TASK DETAILS:
Please print nothing but the lines from the one with "Выбрать марку" to the last line of the records below, and omit pictures.

EXERCISE MATERIAL:
══════════════════════════════

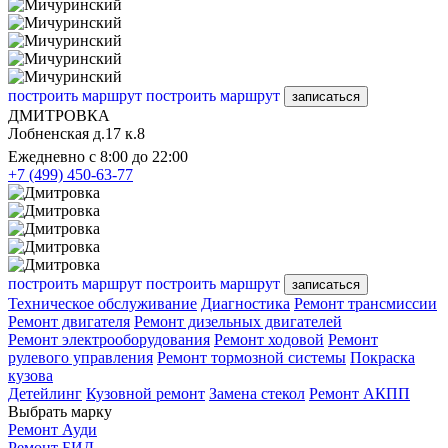
построить маршрут
построить маршрут
записаться
ДМИТРОВКА
Лобненская д.17 к.8
Ежедневно с 8:00 до 22:00
+7 (499) 450-63-77
построить маршрут
построить маршрут
записаться
Техническое обслуживание
Диагностика
Ремонт трансмиссии
Ремонт двигателя
Ремонт дизельных двигателей
Ремонт электрооборудования
Ремонт ходовой
Ремонт
рулевого управления
Ремонт тормозной системы
Покраска
кузова
Детейлинг
Кузовной ремонт
Замена стекол
Ремонт АКПП
Выбрать марку
Ремонт Ауди
Ремонт БИД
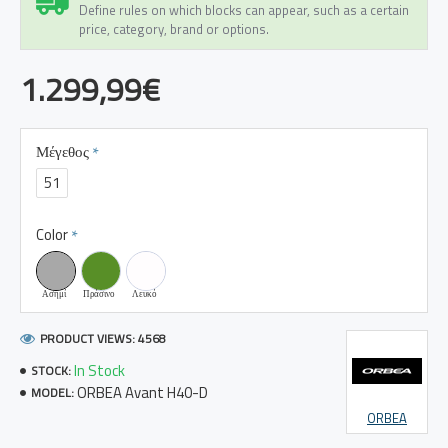
Define rules on which blocks can appear, such as a certain
price, category, brand or options.
1.299,99€
Μέγεθος
51
Color
Ασημί
Πράσινο
Λευκό
PRODUCT VIEWS: 4568
In Stock
STOCK:
ORBEA Avant H40-D
MODEL:
ORBEA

══════════════════════════════

OUTPUT FOR THIS EXERCISE:
Выбрать марку
Ремонт Ауди
Ремонт БИД
Define rules on which blocks can appear, such as a certain
price, category, brand or options.
1.299,99€
Μέγεθος
51
Color
Ασημί
Πράσινο
Λευκό
PRODUCT VIEWS: 4568
In Stock
STOCK:
ORBEA Avant H40-D
MODEL:
ORBEA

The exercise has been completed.